Crude British assassin Billy Butcher (Karl Urban) and his ragtag team of vigilantes are still on a mission to expose and destroy The Seven, who are all “wankers” as far as the Butcher’s concerned. But his crew has gone into hiding after making the FBI’s Most Wanted list and landing in Vought’s crosshairs. OCD family man Mother’s Milk (Laz Alonso), the feral Kimiko (Karen Fukuhara), quirky Frenchie (Tomer Capon) and milquetoast Hughie (Jack Quaid) have hit rock bottom while taking shelter in the grimy basement of an illicit drug runner.
But that all changes when a new, damning development provides fresh ammo against the supes. Their drug of choice, Compound V, plays a much bigger role than anyone thought.
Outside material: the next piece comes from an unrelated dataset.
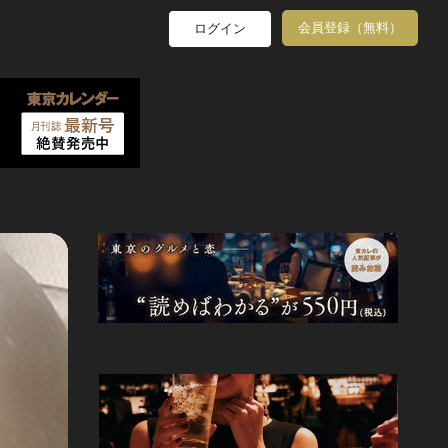
会員登録（無料）
ログイン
No spoilers here, but prepare for some of the best fight scenes to take place in a maternity ward — and then a psych ward.
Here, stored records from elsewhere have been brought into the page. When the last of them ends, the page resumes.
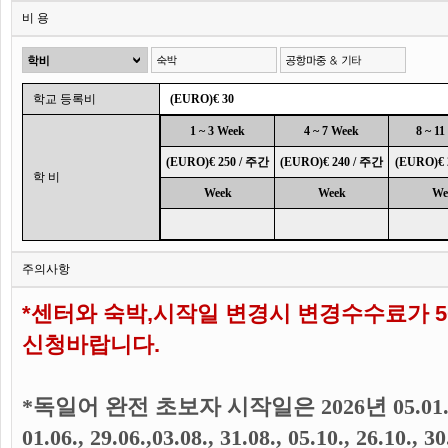
비 용
학교 등록비
(EURO)€ 30
1 ~ 3 Week
4 ~ 7 Week
8 ~ 1
(EURO)€ 250 / 주간
(EURO)€ 240 / 주간
(EURO)€ 
학 비
Week
Week
We
주의사항
*센터와 숙박,시작일 변경시 변경수수료가 
신청바랍니다.
*독일어 완전 초보자 시작일은
2026년 05.01., 
01.06., 29.06.,
03.08., 31.08., 05.10., 26.10., 30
Developed for television by Eric Kripke ("Supernatural," "Timeless"), “The Boys” is based on the comic book of the same name by Garth Ennis and Darick Robertson. If Season 1 was great, Season 2 is even better, thanks to the expansion of the main characters' back stories — which in turn throws the good-versus-evil, perfect folks-versus-regular slobs plot into even sharper relief. New twists and members of the ensemble are added judiciously, which is probably a strange word for a show that's so wonderfully reckless. But no matter how irreverent — its characters are debauched, morally compromised and crass — "The Boys" successfully walks a fine line between taking the piss and pissing people off.
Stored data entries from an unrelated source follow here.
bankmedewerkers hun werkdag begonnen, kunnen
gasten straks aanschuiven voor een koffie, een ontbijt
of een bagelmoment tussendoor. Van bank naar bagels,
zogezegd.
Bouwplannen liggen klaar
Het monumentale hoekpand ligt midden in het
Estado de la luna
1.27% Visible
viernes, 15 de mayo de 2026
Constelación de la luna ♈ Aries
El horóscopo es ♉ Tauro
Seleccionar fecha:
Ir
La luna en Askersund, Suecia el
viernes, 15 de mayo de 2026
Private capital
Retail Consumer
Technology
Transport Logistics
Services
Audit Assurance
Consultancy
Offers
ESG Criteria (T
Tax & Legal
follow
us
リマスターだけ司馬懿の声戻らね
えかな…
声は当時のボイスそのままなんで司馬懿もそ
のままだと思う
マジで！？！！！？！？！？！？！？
For example, the #MeToo movement is symbolized in Starlight’s sexual harassment and coercion by another member of The Seven, slimy supe The Deep (Chace Crawford). Vought ultimately twists her painful story into a money-making, women-finding-their-voice campaign — “Girls Get It Done!” (or something like that). It’s cynical, funny and horrible at the same time, as are all the disturbing, timely parables the series contains about racism, intolerance and hate-stoking.
We shouldn’t laugh, but, God, do we need to. “The Boys” walks a perilously thin line between lampooning what’s wrong with America and embracing it for entertainment value — something those of us in the real world know a thing or two about. Pulling dark humor out of that caustic cauldron is not just a skill, it’s a warped superpower. Even the most super-skeptic of viewers can agree about that.